You cannot count an Indian meal as complete without one or two chutneys. There is a lot many varieties of chutneys in India and many of them are made of seasonal fruits. Raw mango chutney is one such tempting chutney. Delicious in taste, this sweet and sour chutney can be served as an accompaniment with any meal and is very easy to make at home.
- 2 large size raw mangoes
- 1 tbsp grated ginger
- ½ tsp onion seeds (kalaunji),
- ¼ tsp black salt
- 1 tsp salt
- 1 tsp red chili powder
- 1 tsp garam masala
- 1 tsp roasted cumin seeds powder
- Pinch of asafetida (hing)
- 2 tsp musk melon seeds (kharbooza beej) (optional)
- 1 cup sugar
- 1 tbsp oil
- Peel and slice the pulpy portion of raw mangoes into small pieces. You may scrap or grate them too as many people make this chutney from grated mangoes.
- Put a pan on medium heat with oil in it add onion seeds to it when hot.
- When crackling of onion seeds starts add grated ginger, sauté for a minute and add rest of the ingredients except roasted cumin seeds powder.
- Mix well and cook for 10 minutes covered with lid of the pan.

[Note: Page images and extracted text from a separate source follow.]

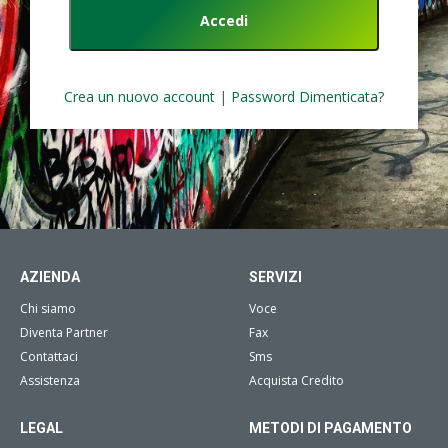
Crea un nuovo account
|
Password Dimenticata?
AZIENDA
SERVIZI
Chi siamo
Voce
Diventa Partner
Fax
Contattaci
Sms
Assistenza
Acquista Credito
LEGAL
METODI DI PAGAMENTO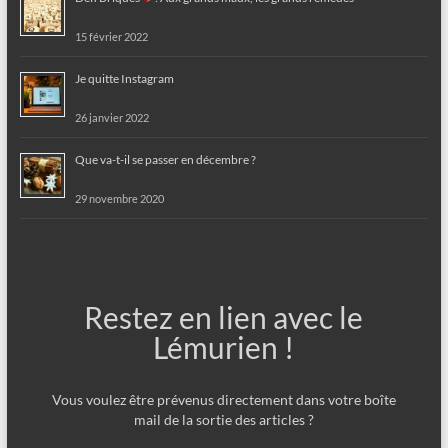
15 février 2022
Je quitte Instagram
26 janvier 2022
Que va-t-il se passer en décembre ?
29 novembre 2020
Restez en lien avec le
Lémurien !
Vous voulez être prévenus directement dans votre boîte
mail de la sortie des articles ?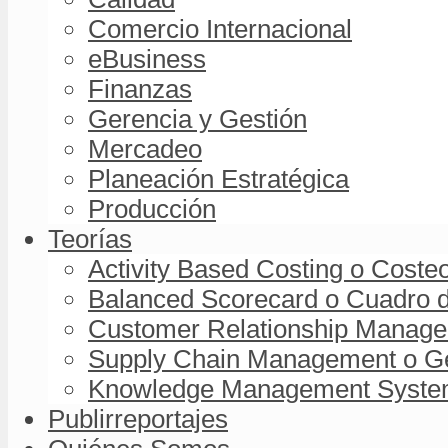
Comercio Internacional
eBusiness
Finanzas
Gerencia y Gestión
Mercadeo
Planeación Estratégica
Producción
Teorías
Activity Based Costing o Coste
Balanced Scorecard o Cuadro d
Customer Relationship Managem
Supply Chain Management o Ge
Knowledge Management System 
Publirreportajes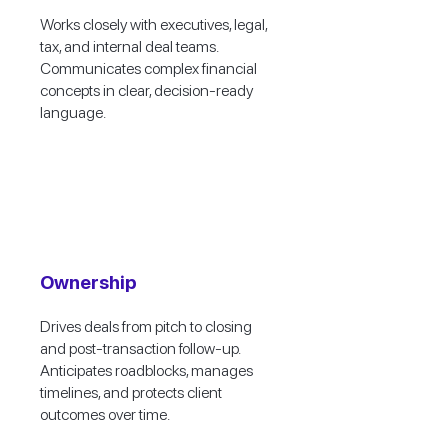
Works closely with executives, legal,
tax, and internal deal teams.
Communicates complex financial
concepts in clear, decision-ready
language.
Ownership
Drives deals from pitch to closing
and post-transaction follow-up.
Anticipates roadblocks, manages
timelines, and protects client
outcomes over time.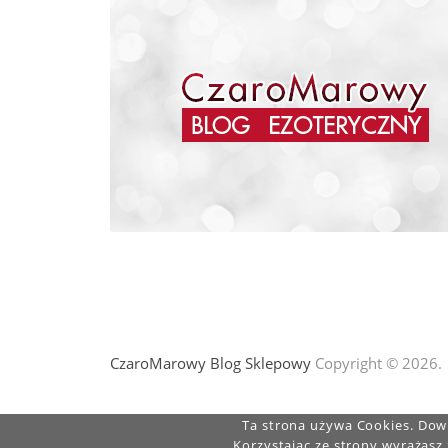
CzaroMarowy Blog Sklepowy
Copyright © 2026.
Ta strona używa Cookies. Dowi
Korzystając ze strony wyrażasz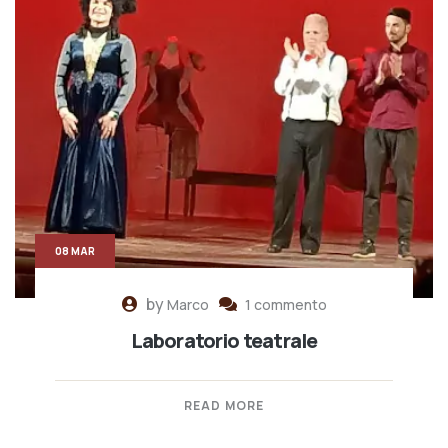
08 MAR
by
Marco
1 commento
Laboratorio teatrale
READ MORE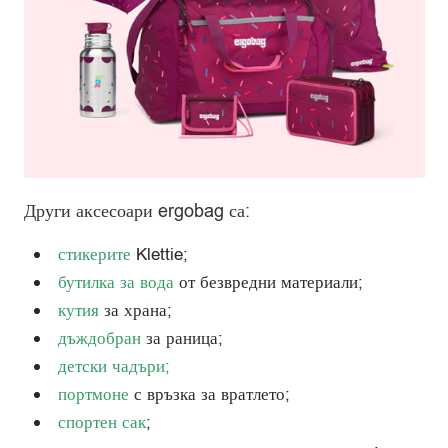
Други аксесоари ergobag са:
стикерите
Klettie;
бутилка за вода
от безвредни материали;
кутия
за храна;
дъждобран
за раница;
детски чадъри
;
портмоне
с връзка за вратлето;
спортен сак
;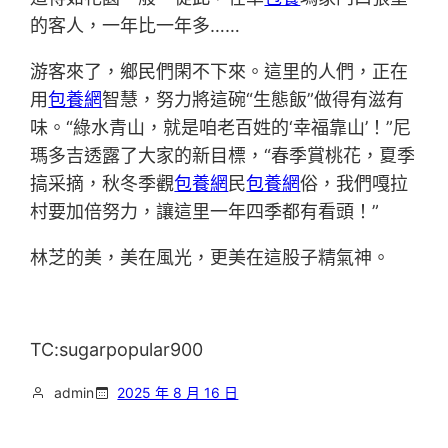
的客人，一年比一年多……
游客來了，鄉民們閑不下來。這里的人們，正在
用
包養網
智慧，努力將這碗“生態飯”做得有滋有
味。“綠水青山，就是咱老百姓的‘幸福靠山’！”尼
瑪多吉透露了大家的新目標，“春季賞桃花，夏季
搞采摘，秋冬季觀
包養網
民
包養網
俗，我們嘎拉
村要加倍努力，讓這里一年四季都有看頭！”
林芝的美，美在風光，更美在這股子精氣神。
TC:sugarpopular900
admin
2025 年 8 月 16 日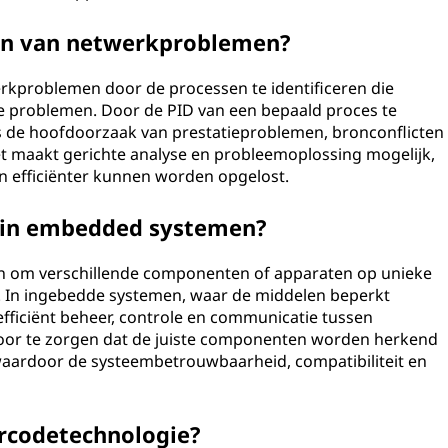
sen van netwerkproblemen?
erkproblemen door de processen te identificeren die
 problemen. Door de PID van een bepaald proces te
de hoofdoorzaak van prestatieproblemen, bronconflicten
t maakt gerichte analyse en probleemoplossing mogelijk,
 efficiënter kunnen worden opgelost.
 in embedded systemen?
n om verschillende componenten of apparaten op unieke
n. In ingebedde systemen, waar de middelen beperkt
fficiënt beheer, controle en communicatie tussen
voor te zorgen dat de juiste componenten worden herkend
waardoor de systeembetrouwbaarheid, compatibiliteit en
arcodetechnologie?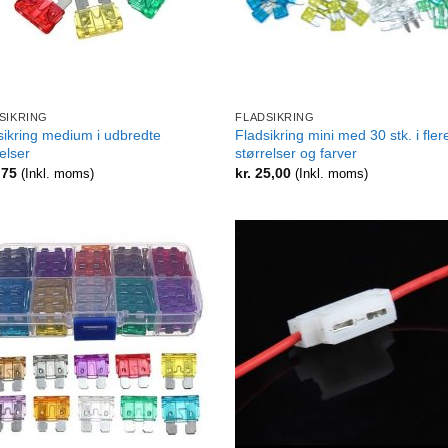
+
SIKRING
FLADSIKRING
sikring medium i udbredte
Fladsikring mini med 30 stk. i fler
elser
størrelser og farver
,75
kr.
25,00
(Inkl. moms)
(Inkl. moms)
+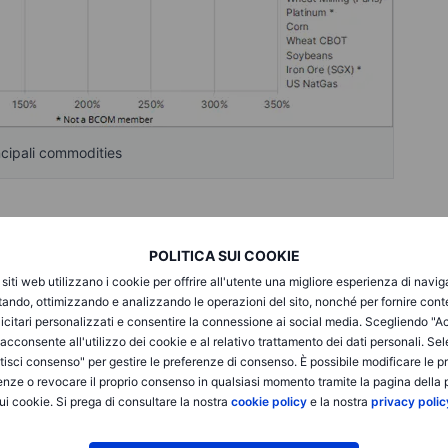
incipali commodities
i nel cacao, nel caffè e nel succo d'arancia. Queste soft
POLITICA SUI COOKIE
gioni limitate, rendendoli vulnerabili agli eventi
quest'anno in Vietnam, Africa occidentale e Brasile.
i siti web utilizzano i cookie per offrire all'utente una migliore esperienza di navi
itando, ottimizzando e analizzando le operazioni del sito, nonché per fornire cont
icitari personalizzati e consentire la connessione ai social media. Scegliendo "A
rally da record quest'anno ed è attualmente in pista per un
i acconsente all'utilizzo dei cookie e al relativo trattamento dei dati personali. Se
cutivi. Grazie alla spinta dei prezzi dell'oro e all'aumento
isci consenso" per gestire le preferenze di consenso. È possibile modificare le p
o ha registrato un'ottima performance. Proprio come l'oro, è
enze o revocare il proprio consenso in qualsiasi momento tramite la pagina della p
 mentre l'oro ha continuato a raggiungere nuovi record,
ui cookie. Si prega di consultare la nostra
cookie policy
e la nostra
privacy polic
i anni a 34.9 doolari per oncia, ben al di sotto del record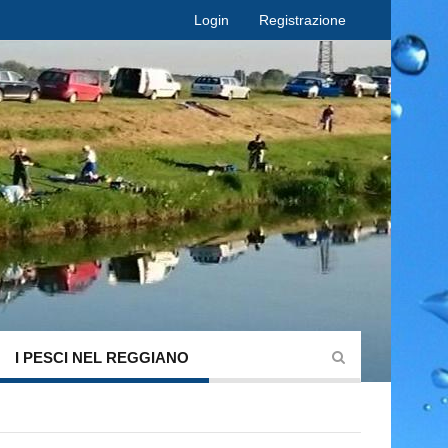
Login
Registrazione
I PESCI NEL REGGIANO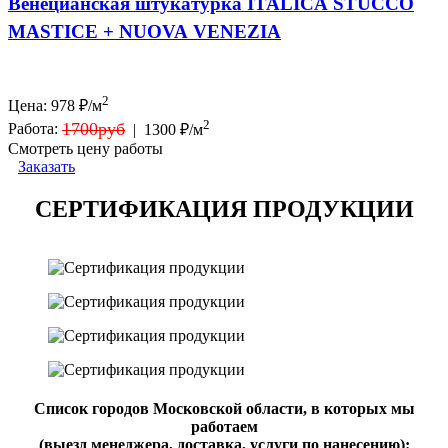
Венецианская штукатурка ITALICA STUCCO
MASTICE + NUOVA VENEZIA
2
Цена:
978
₽/м
2
1700руб
Работа:
|
1300 ₽/м
Смотреть цену работы
Заказать
СЕРТИФИКАЦИЯ ПРОДУКЦИИ
Список городов Московской области, в которых мы
работаем
(выезд менеджера, доставка, услуги по нанесению):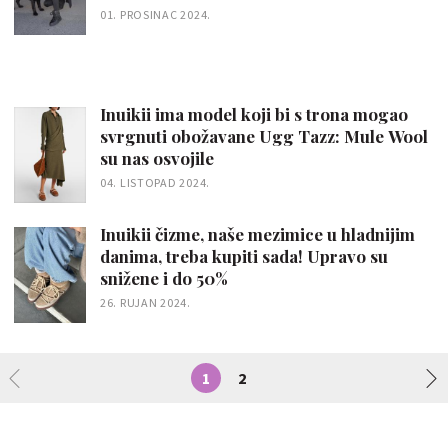
01. PROSINAC 2024.
Inuikii ima model koji bi s trona mogao
svrgnuti obožavane Ugg Tazz: Mule Wool
su nas osvojile
04. LISTOPAD 2024.
Inuikii čizme, naše mezimice u hladnijim
danima, treba kupiti sada! Upravo su
snižene i do 50%
26. RUJAN 2024.
1
2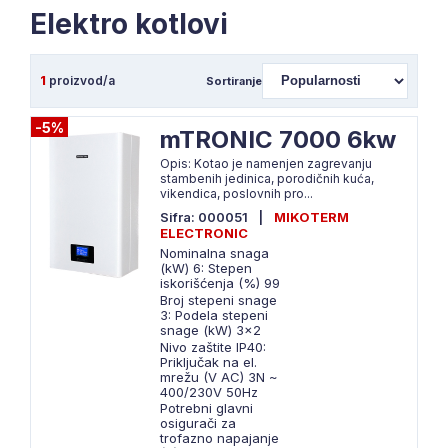
Elektro kotlovi
1
proizvod/a
Sortiranje
-5%
mTRONIC 7000 6kw
Opis: Kotao je namenjen zagrevanju
stambenih jedinica, porodičnih kuća,
vikendica, poslovnih pro...
Sifra: 000051
|
MIKOTERM
ELECTRONIC
Nominalna snaga
(kW) 6: Stepen
iskorišćenja (%) 99
Broj stepeni snage
3: Podela stepeni
snage (kW) 3x2
Nivo zaštite IP40:
Priključak na el.
mrežu (V AC) 3N ~
400/230V 50Hz
Potrebni glavni
osigurači za
trofazno napajanje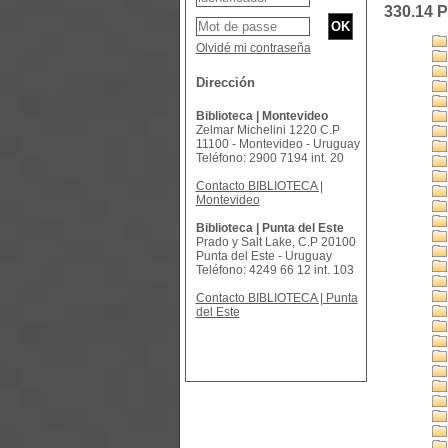
330.14 
Olvidé mi contraseña
Dirección
Biblioteca | Montevideo
Zelmar Michelini 1220 C.P
11100 - Montevideo - Uruguay
Teléfono: 2900 7194 int. 20
Contacto BIBLIOTECA |
Montevideo
Biblioteca | Punta del Este
Prado y Salt Lake, C.P 20100
Punta del Este - Uruguay
Teléfono: 4249 66 12 int. 103
Contacto BIBLIOTECA | Punta
del Este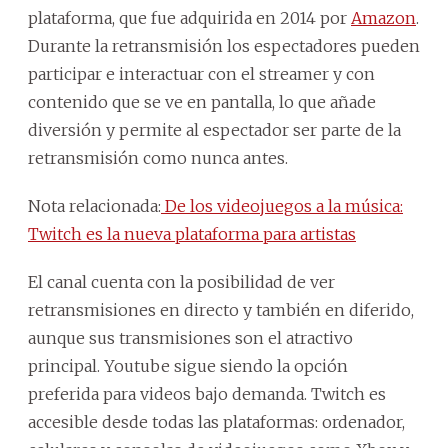
plataforma, que fue adquirida en 2014 por
Amazon
.
Durante la retransmisión los espectadores pueden
participar e interactuar con el streamer y con
contenido que se ve en pantalla, lo que añade
diversión y permite al espectador ser parte de la
retransmisión como nunca antes.
Nota relacionada:
De los videojuegos a la música:
Twitch es la nueva plataforma para artistas
El canal cuenta con la posibilidad de ver
retransmisiones en directo y también en diferido,
aunque sus transmisiones son el atractivo
principal. Youtube sigue siendo la opción
preferida para videos bajo demanda. Twitch es
accesible desde todas las plataformas: ordenador,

- Open the lid, add musk melon seeds and roasted cumin seeds powder, mix well and let it cook for another 10 minutes with lid on.
- Open the lid and mix once again. Turn off the heat and let it cool.
- Pour into air tight container and serve according to requirement, this chutney can be stored for a year if refrigerated.
Preparation Time: 40 minutes
Serves: 2 – 3
- For the best chutney, always select stiff and hard mangoes which when peeled should be white from inside.
- Jaggery may be used in place of sugar.
- Raisins may also be added along with melon seeds in this chutney.